Data START
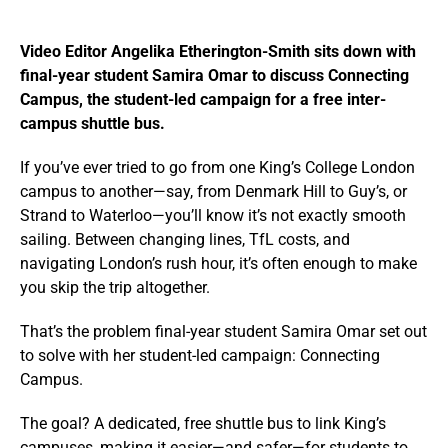
Video Editor Angelika Etherington-Smith sits down with
final-year student Samira Omar to discuss Connecting
Campus, the student-led campaign for a free inter-
campus shuttle bus.
If you’ve ever tried to go from one King’s College London
campus to another—say, from Denmark Hill to Guy’s, or
Strand to Waterloo—you’ll know it’s not exactly smooth
sailing. Between changing lines, TfL costs, and
navigating London’s rush hour, it’s often enough to make
you skip the trip altogether.
That’s the problem final-year student Samira Omar set out
to solve with her student-led campaign: Connecting
Campus.
The goal? A dedicated, free shuttle bus to link King’s
campuses, making it easier—and safer—for students to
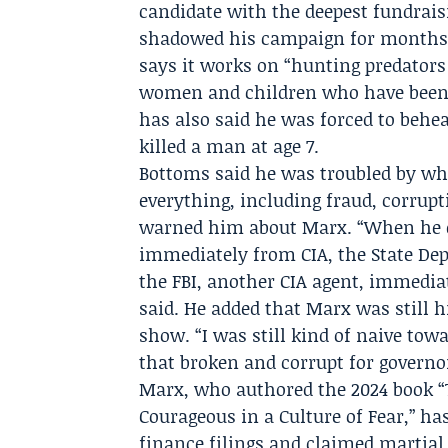
candidate with the deepest fundraisi
shadowed his campaign for months
says it works on “hunting predators
women and children who have been h
has also said he was forced to behea
killed a man at age 7.
Bottoms said he was troubled by wh
everything, including fraud, corrup
warned him about Marx. “When he de
immediately from CIA, the State Depa
the FBI, another CIA agent, immedia
said. He added that Marx was still h
show. “I was still kind of naive to
that broken and corrupt for governor
Marx, who authored the 2024 book “
Courageous in a Culture of Fear,” h
finance filings and claimed martial 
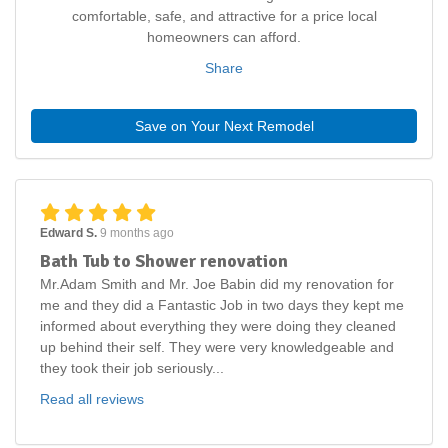
comfortable, safe, and attractive for a price local
homeowners can afford.
Share
Save on Your Next Remodel
Edward S.
9 months ago
Bath Tub to Shower renovation
Mr.Adam Smith and Mr. Joe Babin did my renovation for
me and they did a Fantastic Job in two days they kept me
informed about everything they were doing they cleaned
up behind their self. They were very knowledgeable and
they took their job seriously...
Read all reviews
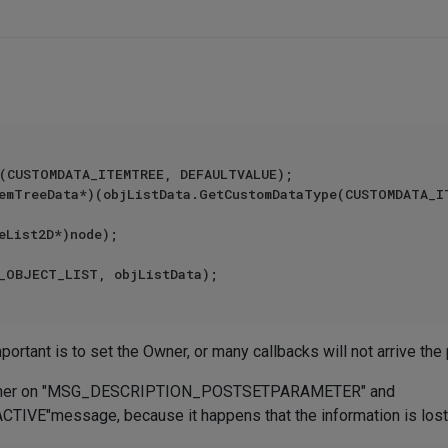
(CUSTOMDATA_ITEMTREE, DEFAULTVALUE);

mportant is to set the Owner, or many callbacks will not arrive the 
s owner on "MSG_DESCRIPTION_POSTSETPARAMETER" and
"message, because it happens that the information is lost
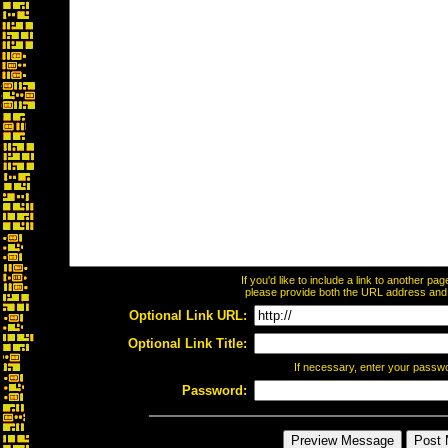
If you'd like to include a link to another p
please provide both the URL address and th
Optional Link URL:
Optional Link Title:
If necessary, enter your passw
Password:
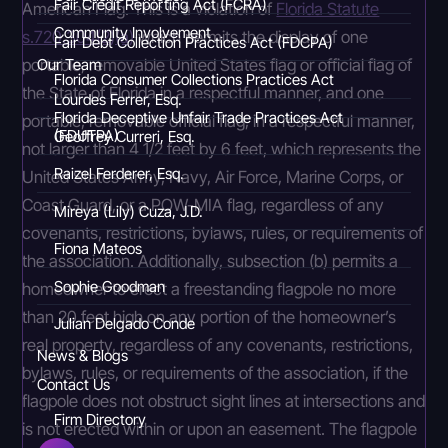
Fair Credit Reporting Act (FCRA)
American Flag. This is a violation of
Florida Statute
Community Involvement
s.720.304(2)(a)
which permits the display of one
Fair Debt Collection Practices Act (FDCPA)
portable, removable United States flag or official flag of
Our Team
Florida Consumer Collections Practices Act
the State of Florida in a respectful manner, and one
Lourdes Ferrer, Esq.
Florida Deceptive Unfair Trade Practices Act
portable, removable official flag, in a respectful manner,
(FDUTPA)
Geoffrey Curreri, Esq.
not larger than 4 1/2 feet by 6 feet, which represents the
Raizel Ferderer, Esq.
United States Army, Navy, Air Force, Marine Corps, or
Coast Guard, or a POW-MIA flag, regardless of any
Mireya (Lily) Cuza, J.D.
covenants, restrictions, bylaws, rules, or requirements of
Fiona Mateos
the association. Additionally, subsection (b) permits a
Sophie Goodman
homeowner to erect a freestanding flagpole no more
than 20 feet high on any portion of the homeowner’s
Julian Delgado Conde
real property, regardless of any covenants, restrictions,
News & Blogs
bylaws, rules, or requirements of the association, if the
Contact Us
flagpole does not obstruct sight lines at intersections and
Firm Directory
is not erected within or upon an easement. The flagpole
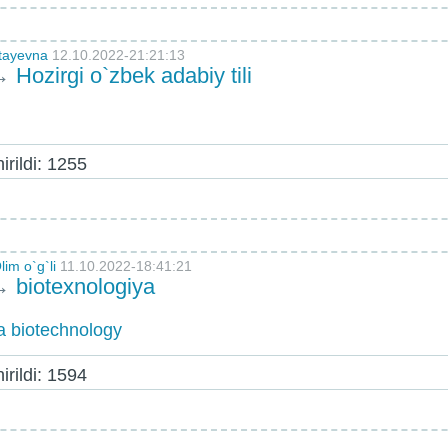
otayevna
12.10.2022-21:21:13
→
Hozirgi o`zbek adabiy tili
rildi: 1255
im o`g`li
11.10.2022-18:41:21
→
biotexnologiya
a biotechnology
rildi: 1594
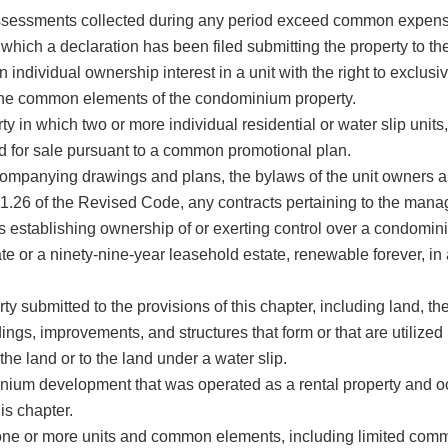
essments collected during any period exceed common expens
which a declaration has been filed submitting the property to 
ndividual ownership interest in a unit with the right to exclusi
n the common elements of the condominium property.
which two or more individual residential or water slip units, 
ed for sale pursuant to a common promotional plan.
mpanying drawings and plans, the bylaws of the unit owners a
11.26 of the Revised Code, any contracts pertaining to the ma
s establishing ownership of or exerting control over a condomini
or a ninety-nine-year leasehold estate, renewable forever, in a
 submitted to the provisions of this chapter, including land, t
dings, improvements, and structures that form or that are utilized 
he land or to the land under a water slip.
m development that was operated as a rental property and oc
his chapter.
o one or more units and common elements, including limited co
Data END
- **Task brief**: Reproduce, without alteration and without pictures, only those lines that lie between the first line of the entries above and the line containing "to solve with", both of them included.

- **Task response**:
Video Editor Angelika Etherington-Smith sits down with
final-year student Samira Omar to discuss Connecting
Campus, the student-led campaign for a free inter-
campus shuttle bus.
If you’ve ever tried to go from one King’s College London
campus to another—say, from Denmark Hill to Guy’s, or
Strand to Waterloo—you’ll know it’s not exactly smooth
sailing. Between changing lines, TfL costs, and
navigating London’s rush hour, it’s often enough to make
you skip the trip altogether.
That’s the problem final-year student Samira Omar set out
to solve with her student-led campaign: Connecting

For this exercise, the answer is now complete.